The TEI (1994) requirement, that documents be syntactically defined as an ordered hierarchy of content objects that cannot overlap, conflicts with the fact that, as many observers have pointed out, humanities texts typically require analysis involving text elements that do overlap” (426).

It is, then, not only gender, as discussed further in Marking up gender in Orlando, that cannot be defined by a set of hierarchically ordered elements, but also literary structure. Natural language, fiction, literature, poetry, all the work of authors and writers, is still a different language than that of computers. All automatic “understanding” of natural language has, at some point, been taught to the technology precisely by things like markup. And though there are some incredibly accurate natural language processors in existence (one has only to look at one’s related ads in the gmail sidebar to see the work of Google’s natural language processor), mark-up is still necessary to tell the processor what a sentence is, what a paragraph is, what a name is, at least in the realm of creating anything useful for digital literary work.

And it is precisely here that a form of crux lies within digital text editing for scholarly purposes. In 2005, Eggert laments that “digital texts are still serving only as surrogates for printed texts” – in part “because the inherited consensus on what texts are and how they function has not changed with the technology” (425). Though there has been significant development in the 9 years since his article was published, the problem of rhetoric and logic in scholarly electronic editions is becoming apparent. If the textual data is to be useful beyond simply reading it as one would a print text (and basic searchability), it must be marked up, extensively and with great knowledge not only of TEI (or whatever language and guidelines are chosen for the markup), but also of the text itself. An key example of digital texts that are evading Eggert’s concerns of wasted work as the digital texts multiply and deteriorate as new additions are added to the markup are the Folger Digital Texts‘s marked up Shakespeare texts.
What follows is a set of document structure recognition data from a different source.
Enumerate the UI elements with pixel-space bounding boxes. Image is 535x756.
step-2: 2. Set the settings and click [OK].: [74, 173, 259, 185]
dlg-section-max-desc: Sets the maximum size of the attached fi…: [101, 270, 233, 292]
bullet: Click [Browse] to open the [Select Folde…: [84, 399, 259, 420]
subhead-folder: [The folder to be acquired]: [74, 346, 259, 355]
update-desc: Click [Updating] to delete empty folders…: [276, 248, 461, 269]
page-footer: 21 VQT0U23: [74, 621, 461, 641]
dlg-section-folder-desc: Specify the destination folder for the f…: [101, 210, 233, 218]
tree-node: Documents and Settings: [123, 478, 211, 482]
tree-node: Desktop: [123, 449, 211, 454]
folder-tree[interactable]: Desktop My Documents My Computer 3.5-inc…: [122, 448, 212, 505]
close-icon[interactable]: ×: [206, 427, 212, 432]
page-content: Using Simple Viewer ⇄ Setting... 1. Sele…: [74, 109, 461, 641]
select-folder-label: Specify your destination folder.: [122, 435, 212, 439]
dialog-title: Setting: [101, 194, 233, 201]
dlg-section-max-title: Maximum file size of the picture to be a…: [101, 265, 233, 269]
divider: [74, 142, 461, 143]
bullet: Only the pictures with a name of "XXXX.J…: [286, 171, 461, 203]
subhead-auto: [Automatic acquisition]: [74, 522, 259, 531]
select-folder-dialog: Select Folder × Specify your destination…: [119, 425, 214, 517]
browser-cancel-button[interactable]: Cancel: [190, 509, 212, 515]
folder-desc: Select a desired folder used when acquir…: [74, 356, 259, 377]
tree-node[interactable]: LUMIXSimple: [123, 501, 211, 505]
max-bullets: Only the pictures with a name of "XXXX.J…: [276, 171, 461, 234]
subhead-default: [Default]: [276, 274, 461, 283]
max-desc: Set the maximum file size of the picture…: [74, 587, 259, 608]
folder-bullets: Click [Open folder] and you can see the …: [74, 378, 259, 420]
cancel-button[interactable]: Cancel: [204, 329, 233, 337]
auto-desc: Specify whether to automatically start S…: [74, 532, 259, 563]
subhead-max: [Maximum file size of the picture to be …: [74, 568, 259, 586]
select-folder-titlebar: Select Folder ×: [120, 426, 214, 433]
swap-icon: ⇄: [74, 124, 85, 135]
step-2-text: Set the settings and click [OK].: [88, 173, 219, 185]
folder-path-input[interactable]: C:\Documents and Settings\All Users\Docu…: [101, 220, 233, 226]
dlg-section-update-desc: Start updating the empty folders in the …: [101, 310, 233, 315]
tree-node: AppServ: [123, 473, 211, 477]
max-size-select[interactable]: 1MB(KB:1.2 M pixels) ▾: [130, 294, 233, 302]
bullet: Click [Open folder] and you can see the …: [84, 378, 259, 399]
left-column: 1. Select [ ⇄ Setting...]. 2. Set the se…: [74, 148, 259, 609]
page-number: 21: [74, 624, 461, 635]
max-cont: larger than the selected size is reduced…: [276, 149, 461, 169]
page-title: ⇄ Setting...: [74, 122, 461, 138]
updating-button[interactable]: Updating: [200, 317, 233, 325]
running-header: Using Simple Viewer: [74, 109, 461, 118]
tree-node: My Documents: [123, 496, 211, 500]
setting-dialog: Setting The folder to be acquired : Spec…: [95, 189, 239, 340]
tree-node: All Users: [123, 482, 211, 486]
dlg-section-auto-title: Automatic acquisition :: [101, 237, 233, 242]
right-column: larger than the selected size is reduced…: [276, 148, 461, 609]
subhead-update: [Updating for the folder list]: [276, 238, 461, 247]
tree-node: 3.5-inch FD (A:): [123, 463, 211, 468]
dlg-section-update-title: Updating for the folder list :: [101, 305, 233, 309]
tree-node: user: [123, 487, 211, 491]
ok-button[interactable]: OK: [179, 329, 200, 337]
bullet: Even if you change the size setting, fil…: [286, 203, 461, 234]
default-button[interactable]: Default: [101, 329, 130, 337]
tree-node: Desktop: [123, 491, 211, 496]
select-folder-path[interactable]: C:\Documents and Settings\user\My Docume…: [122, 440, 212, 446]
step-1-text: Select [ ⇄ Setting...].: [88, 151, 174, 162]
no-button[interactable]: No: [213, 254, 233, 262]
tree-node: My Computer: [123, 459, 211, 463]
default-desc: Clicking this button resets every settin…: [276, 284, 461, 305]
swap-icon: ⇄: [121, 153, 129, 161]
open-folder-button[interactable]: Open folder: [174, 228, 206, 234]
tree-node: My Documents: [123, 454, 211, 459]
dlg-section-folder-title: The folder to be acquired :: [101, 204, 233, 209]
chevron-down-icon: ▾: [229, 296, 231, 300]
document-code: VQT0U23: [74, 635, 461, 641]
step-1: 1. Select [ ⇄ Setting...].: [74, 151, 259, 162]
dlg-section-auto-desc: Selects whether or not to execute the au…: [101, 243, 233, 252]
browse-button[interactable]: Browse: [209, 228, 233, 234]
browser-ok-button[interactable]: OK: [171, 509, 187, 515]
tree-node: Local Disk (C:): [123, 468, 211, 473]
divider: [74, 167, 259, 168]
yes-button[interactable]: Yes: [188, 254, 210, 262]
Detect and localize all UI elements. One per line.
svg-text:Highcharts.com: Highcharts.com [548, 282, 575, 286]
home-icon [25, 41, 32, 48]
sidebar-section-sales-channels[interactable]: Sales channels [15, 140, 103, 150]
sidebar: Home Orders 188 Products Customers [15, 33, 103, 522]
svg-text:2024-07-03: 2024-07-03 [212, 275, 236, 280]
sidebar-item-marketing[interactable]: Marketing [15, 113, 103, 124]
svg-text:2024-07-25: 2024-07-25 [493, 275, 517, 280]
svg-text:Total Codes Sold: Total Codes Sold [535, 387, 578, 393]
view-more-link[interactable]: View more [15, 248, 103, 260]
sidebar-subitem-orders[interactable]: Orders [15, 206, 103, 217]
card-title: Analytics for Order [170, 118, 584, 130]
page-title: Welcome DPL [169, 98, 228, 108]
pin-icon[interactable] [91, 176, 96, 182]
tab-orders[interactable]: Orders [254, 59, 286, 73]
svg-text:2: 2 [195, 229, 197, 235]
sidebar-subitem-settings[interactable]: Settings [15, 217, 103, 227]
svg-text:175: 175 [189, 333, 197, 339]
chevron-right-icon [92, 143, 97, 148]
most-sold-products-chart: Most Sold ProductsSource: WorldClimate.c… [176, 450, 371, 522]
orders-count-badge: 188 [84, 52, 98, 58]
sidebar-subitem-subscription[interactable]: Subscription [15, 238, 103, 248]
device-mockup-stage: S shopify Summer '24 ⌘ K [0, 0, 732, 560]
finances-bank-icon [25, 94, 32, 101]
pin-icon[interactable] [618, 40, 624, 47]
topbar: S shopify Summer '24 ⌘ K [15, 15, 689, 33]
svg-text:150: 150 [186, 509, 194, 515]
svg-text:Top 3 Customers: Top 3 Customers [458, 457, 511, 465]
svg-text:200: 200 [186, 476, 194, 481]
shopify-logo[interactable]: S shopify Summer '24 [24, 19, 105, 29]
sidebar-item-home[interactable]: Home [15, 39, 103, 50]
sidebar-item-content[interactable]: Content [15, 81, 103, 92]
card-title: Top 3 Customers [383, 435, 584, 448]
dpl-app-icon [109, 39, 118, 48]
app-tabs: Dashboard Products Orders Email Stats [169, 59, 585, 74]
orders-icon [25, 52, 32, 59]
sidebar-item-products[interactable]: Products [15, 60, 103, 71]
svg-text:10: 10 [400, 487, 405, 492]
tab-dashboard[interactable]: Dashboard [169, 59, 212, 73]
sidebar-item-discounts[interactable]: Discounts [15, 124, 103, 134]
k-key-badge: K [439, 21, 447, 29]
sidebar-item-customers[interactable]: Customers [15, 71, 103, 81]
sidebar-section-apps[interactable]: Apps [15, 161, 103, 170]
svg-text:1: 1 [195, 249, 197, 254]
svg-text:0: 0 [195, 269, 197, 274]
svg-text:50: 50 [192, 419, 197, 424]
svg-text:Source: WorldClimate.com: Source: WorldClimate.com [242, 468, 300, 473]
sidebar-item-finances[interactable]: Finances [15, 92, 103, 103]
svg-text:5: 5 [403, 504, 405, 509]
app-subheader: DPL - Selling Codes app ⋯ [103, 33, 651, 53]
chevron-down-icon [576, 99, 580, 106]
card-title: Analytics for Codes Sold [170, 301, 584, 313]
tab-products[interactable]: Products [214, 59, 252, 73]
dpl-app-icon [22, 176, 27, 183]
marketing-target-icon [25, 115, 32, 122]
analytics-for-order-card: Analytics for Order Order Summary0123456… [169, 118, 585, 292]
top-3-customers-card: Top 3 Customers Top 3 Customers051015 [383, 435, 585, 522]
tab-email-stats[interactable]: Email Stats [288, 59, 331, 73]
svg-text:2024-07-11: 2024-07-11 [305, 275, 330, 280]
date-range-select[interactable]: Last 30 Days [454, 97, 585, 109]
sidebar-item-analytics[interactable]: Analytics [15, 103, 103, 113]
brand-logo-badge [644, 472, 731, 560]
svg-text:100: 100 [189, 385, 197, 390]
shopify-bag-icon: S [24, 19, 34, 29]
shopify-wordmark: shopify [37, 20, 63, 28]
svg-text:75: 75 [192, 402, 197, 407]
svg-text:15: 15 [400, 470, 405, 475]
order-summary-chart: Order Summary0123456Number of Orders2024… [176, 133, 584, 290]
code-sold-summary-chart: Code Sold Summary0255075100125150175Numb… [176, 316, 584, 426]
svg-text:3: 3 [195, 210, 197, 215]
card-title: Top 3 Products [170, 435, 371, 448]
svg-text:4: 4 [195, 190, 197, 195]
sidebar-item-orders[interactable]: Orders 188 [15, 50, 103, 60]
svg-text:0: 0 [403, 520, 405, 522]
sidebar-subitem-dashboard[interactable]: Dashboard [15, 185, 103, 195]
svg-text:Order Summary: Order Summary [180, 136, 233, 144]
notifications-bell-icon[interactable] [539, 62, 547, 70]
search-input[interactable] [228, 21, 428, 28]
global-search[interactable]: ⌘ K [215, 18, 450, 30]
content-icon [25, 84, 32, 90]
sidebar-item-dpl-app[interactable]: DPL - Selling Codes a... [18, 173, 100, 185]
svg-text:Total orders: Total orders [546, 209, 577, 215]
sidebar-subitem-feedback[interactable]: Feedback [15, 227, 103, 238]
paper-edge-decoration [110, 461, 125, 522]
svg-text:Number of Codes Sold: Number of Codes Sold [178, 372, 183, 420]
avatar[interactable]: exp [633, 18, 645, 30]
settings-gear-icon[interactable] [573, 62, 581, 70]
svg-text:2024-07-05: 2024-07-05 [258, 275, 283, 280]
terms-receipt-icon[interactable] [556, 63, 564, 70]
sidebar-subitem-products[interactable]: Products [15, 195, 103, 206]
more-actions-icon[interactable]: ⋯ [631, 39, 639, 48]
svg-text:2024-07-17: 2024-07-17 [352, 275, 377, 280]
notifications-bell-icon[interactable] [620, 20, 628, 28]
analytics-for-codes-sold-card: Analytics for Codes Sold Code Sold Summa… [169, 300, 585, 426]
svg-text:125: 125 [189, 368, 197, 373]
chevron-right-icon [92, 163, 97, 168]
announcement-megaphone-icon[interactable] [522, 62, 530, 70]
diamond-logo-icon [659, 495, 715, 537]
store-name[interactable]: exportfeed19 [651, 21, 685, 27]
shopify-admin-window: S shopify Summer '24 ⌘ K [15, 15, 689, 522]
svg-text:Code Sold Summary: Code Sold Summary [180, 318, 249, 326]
The way these texts have simultaneously avoided the need for adding further markup and deteriorating the editors’ work, and made them useful beyond being digitally accessible, authoritative texts, is that they have marked up “everything”, and made the markup publicly available. They are by no means the only Shakespearean XML available, as a quick Google search will reveal, but they are the most widely used and acknowledged in scholarly communities. Furthermore, the owners of these texts have not only made them publicly available for download, they encourage creative use of the markup to create new and innovative ways to interact with the text, with great results.

However, notably these texts are not using TEI, steering away from the restrictive hierarchy and choosing instead to employ a more flexible xml schema written for their own purposes, which can easily be repurposed for other uses. It seems then, that the use of TEI within the scholarly community has come down to a not dissimilar debate as that of electronic books: Do the practical affordances (accessibility, ease of use, premade schemas, transformation scenarios, stylesheets and the authoritative statement that comes with using an established standard), outweigh the practical restrictions (lack of flexibility etc) and the possibility that the work will be soon rendered inaccessible or obsolete in a the midst rapidly evolving technological advancements?